Nell'affidamento delle collaborazioni, di cui alla presente legge, l'Amministrazione regionale, in relazione al tipo di prestazione richiesta, alla professionalità necessaria ed all'eventuale urgenza di conseguire i risultati, può avvalersi di:
a)
Enti strumentali e Società a prevalente partecipazione regionale;
b)
Università e Politecnico;
c)
Enti ed Istituti scientifici di natura pubblica;
d)
Enti ed organismi, anche privati, di ricerca o di progettazione specializzati;
e)
esperti o professionisti di notoria esperienza ed elevata capacità professionale, iscritti in albi professionali laddove necessario per lo svolgimento della collaborazione, da incaricarsi individualmente o collegialmente
".
Art. 4. 
1. 
Al comma due dell'art. 7 è soppresso l'inciso "

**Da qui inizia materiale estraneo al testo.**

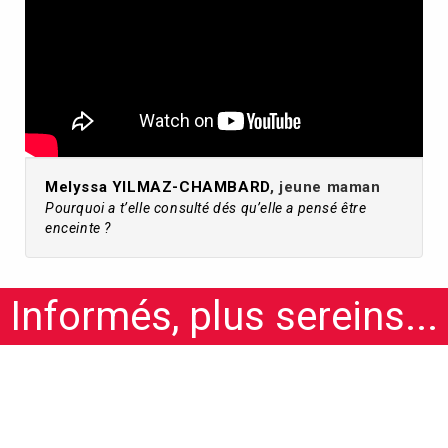
Melyssa YILMAZ-CHAMBARD
, jeune maman
Pourquoi a t’elle consulté dés qu’elle a pensé être
enceinte ?
Informés, plus sereins...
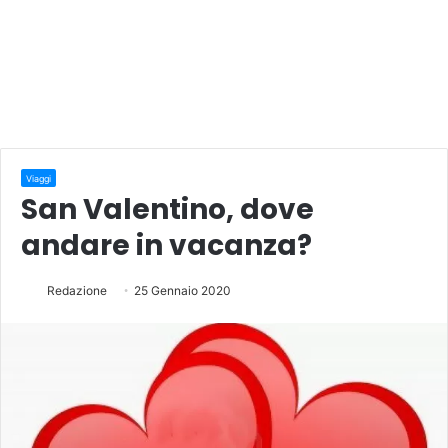
Viaggi
San Valentino, dove
andare in vacanza?
Redazione
25 Gennaio 2020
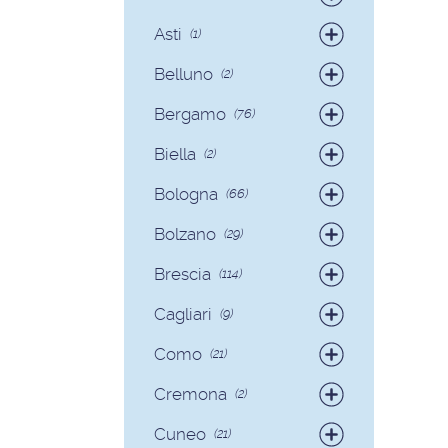
Badanti
(4)
Asti
(1)
Colf
(1)
Belluno
(2)
Colf
(2)
Bergamo
(76)
Badanti
(75)
Biella
(2)
Colf
(1)
Badanti
(2)
Bologna
(66)
Badanti
(62)
Bolzano
(29)
Colf
(4)
Badanti
(28)
Brescia
(114)
Colf
(1)
Badanti
(103)
Cagliari
(9)
Colf
(11)
Badanti
(8)
Como
(21)
Colf
(1)
Badanti
(18)
Cremona
(2)
Colf
(3)
Badanti
(2)
Cuneo
(21)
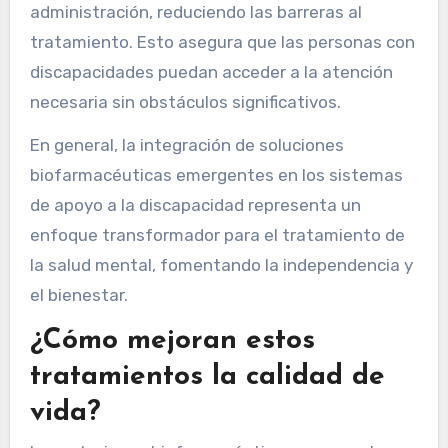
administración, reduciendo las barreras al
tratamiento. Esto asegura que las personas con
discapacidades puedan acceder a la atención
necesaria sin obstáculos significativos.
En general, la integración de soluciones
biofarmacéuticas emergentes en los sistemas
de apoyo a la discapacidad representa un
enfoque transformador para el tratamiento de
la salud mental, fomentando la independencia y
el bienestar.
¿Cómo mejoran estos
tratamientos la calidad de
vida?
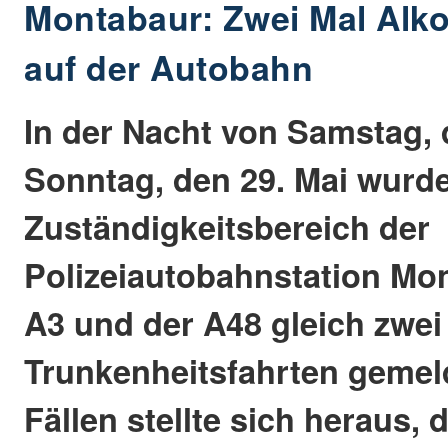
Montabaur: Zwei Mal Alk
auf der Autobahn
In der Nacht von Samstag, 
Sonntag, den 29. Mai wurd
Zuständigkeitsbereich der
Polizeiautobahnstation Mon
A3 und der A48 gleich zwei
Trunkenheitsfahrten gemeld
Fällen stellte sich heraus, 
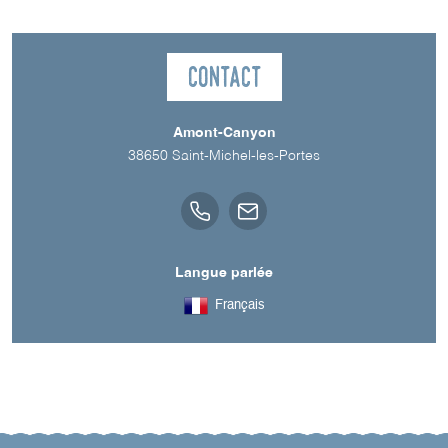
Contact
Amont-Canyon
38650
Saint-Michel-les-Portes
Langue parlée
Français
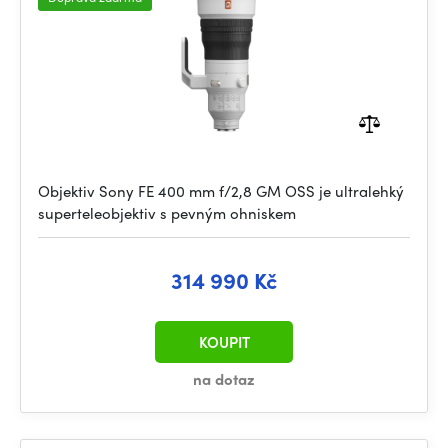
Objektiv Sony FE 400 mm f/2,8 GM OSS je ultralehký
superteleobjektiv s pevným ohniskem
314 990 Kč
KOUPIT
na dotaz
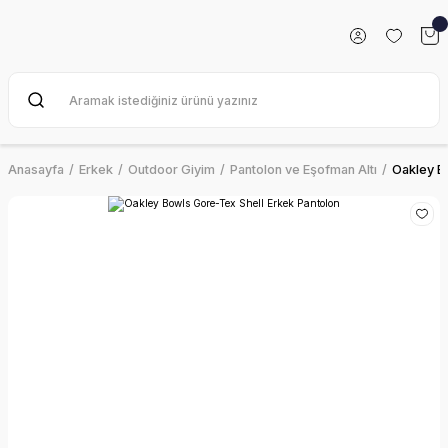
Anasayfa
Erkek
Outdoor Giyim
Pantolon ve Eşofman Altı
Oakley B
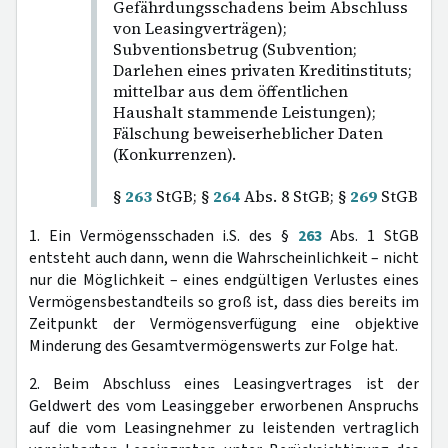
Gefährdungsschadens beim Abschluss
von Leasingverträgen);
Subventionsbetrug (Subvention;
Darlehen eines privaten Kreditinstituts;
mittelbar aus dem öffentlichen
Haushalt stammende Leistungen);
Fälschung beweiserheblicher Daten
(Konkurrenzen).
§
263
StGB; §
264
Abs. 8 StGB; §
269
StGB
1. Ein Vermögensschaden i.S. des §
263
Abs. 1 StGB
entsteht auch dann, wenn die Wahrscheinlichkeit – nicht
nur die Möglichkeit – eines endgültigen Verlustes eines
Vermögensbestandteils so groß ist, dass dies bereits im
Zeitpunkt der Vermögensverfügung eine objektive
Minderung des Gesamtvermögenswerts zur Folge hat.
2. Beim Abschluss eines Leasingvertrages ist der
Geldwert des vom Leasinggeber erworbenen Anspruchs
auf die vom Leasingnehmer zu leistenden vertraglich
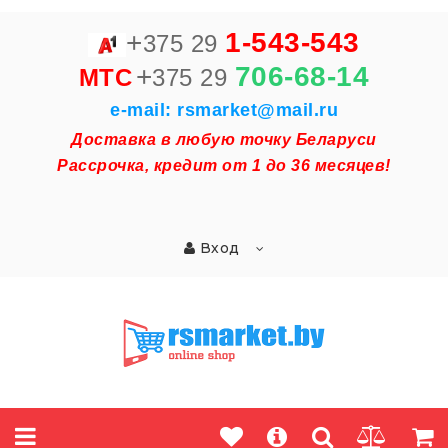
+
1-543-543
375 29
+
706-68-14
MTC
375 29
e-mail: rsmarket@mail.ru
Доставка в любую точку Беларуси
Рассрочка, кредит от 1 до 36 месяцев!
Вход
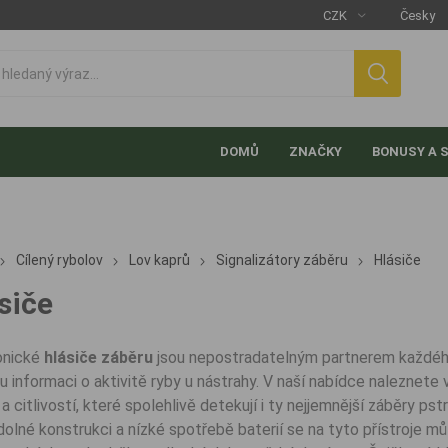
DOMŮ
ZNAČKY
BONUSY A 
Cílený rybolov
Lov kaprů
Signalizátory záběru
Hlásiče
siče
onické
hlásiče záběru
jsou nepostradatelným partnerem každého
 informaci o aktivitě ryby u nástrahy. V naší nabídce naleznete v
 citlivostí, které spolehlivě detekují i ty nejjemnější záběry pst
olné konstrukci a nízké spotřebě baterií se na tyto přístroje m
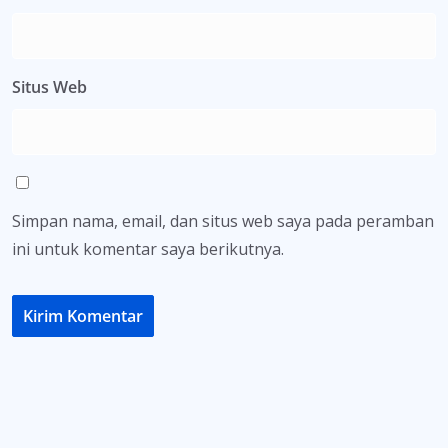
Situs Web
Simpan nama, email, dan situs web saya pada peramban
ini untuk komentar saya berikutnya.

sentita la Commissione programmazione e bilancio
".
Art. 5. 
1. 
L'art. 9 è sostituito dal seguente: "
Art. 9.
Informazione
1.
La Giunta Regionale, preventivamente alla loro adozione, dà informazione alle Organizzazioni sindacali delle deliberazioni relative alle collaborazioni previste dalla presente legge.
2.
La Giunta Regionale presenta entro il 31 marzo al Consiglio una relazione sullo stato di attuazione delle collaborazioni, con un elenco delle consulenze attribuite nell'anno precedente, e con l'indicazione dei dati essenziali per la comprensione della natura, oggetto e corrispettivo di ciascuna collaborazione.
3.
Entro il 31 marzo ed il 30 settembre di ogni anno è pubblicato, a cura dell'Ufficio di Presidenza del Consiglio Regionale, sul Bollettino Ufficiale della Regione l'elenco delle consulenze affidate dallo stesso Ufficio di Presidenza con l'indicazione dei dati essenziali relativi
".
Art. 6. 
1. 
L'art. 11 è sostituito dal seguente: "
Art. 11.
Oneri finanziari
1.
Le spese relative alle collaborazioni, di cui alla presente legge, sono imputate esclusivamente all'apposito capitolo di bilancio istituito con la denominazione: ''Spese per l'attuazione della L.R. 25 gennaio 1988, n. 6 e successive modificazioni ed integrazioni ''.
2.
Per l'anno finanziario 1991 la dotazione del suddetto capitolo è pari alla sommatoria delle disponibilità esistenti, alla data di entrata in vigore della presente legge, sui capitoli 2251, 2252, 2253, 2254 e 2255, che vengono conseguentemente ridotti in termini di competenza e di cassa.
3.
Per gli anni successivi al 1991 si provvederà in sede di predisposizione dei relativi bilanci.
4.
Il Presidente della Giunta Regionale è autorizzato ad apportare con proprio decreto le occorrenti variazioni di bilancio.
5.
In deroga al principio, di cui al comma uno, sono imputabili agli specifici capitoli di area le spese, di cui alla presente legge, sostenute per l'attuazione di leggi nazionali o provvedimenti ministeriali recepiti e non in leggi regionali di settore e finanziate con fondi statali vincolati.
6.
Le spese derivanti da consulenze affidate dall'Ufficio di Presidenza del Consiglio Regionale sono imputate al cap. 60 del bilancio regionale
".
Art. 7. 
1. 
Dopo l'art. 11 è inserito il seguente: "
Art. 11 bis.
Norma transitoria
1.
In deroga a quanto stabilito all'art. 11 è consentito assumere e utilizzare, nell'anno 1991 e per le spese relative alle collaborazioni, gli stanziamenti iscritti ai capitoli n. 4582, 5027, 8930, 8967, 9175 e 9183 del bilancio di previsione per l'esercizio finanziario 1991
".
Art. 8. 
1. 
La presente legge è dichiarata urgente, ai sensi dell' art. 45 dello Statuto , ed entra in vigore il giorno successivo a quello della sua pubblicazione sul Bollettino Ufficiale della Regione.

La presente legge regionale sarà pubblicata nel Bollettino Ufficiale della Regione. È fatto obbligo a chiunque spetti di osservarla e di farla osservare come legge della Regione Piemonte.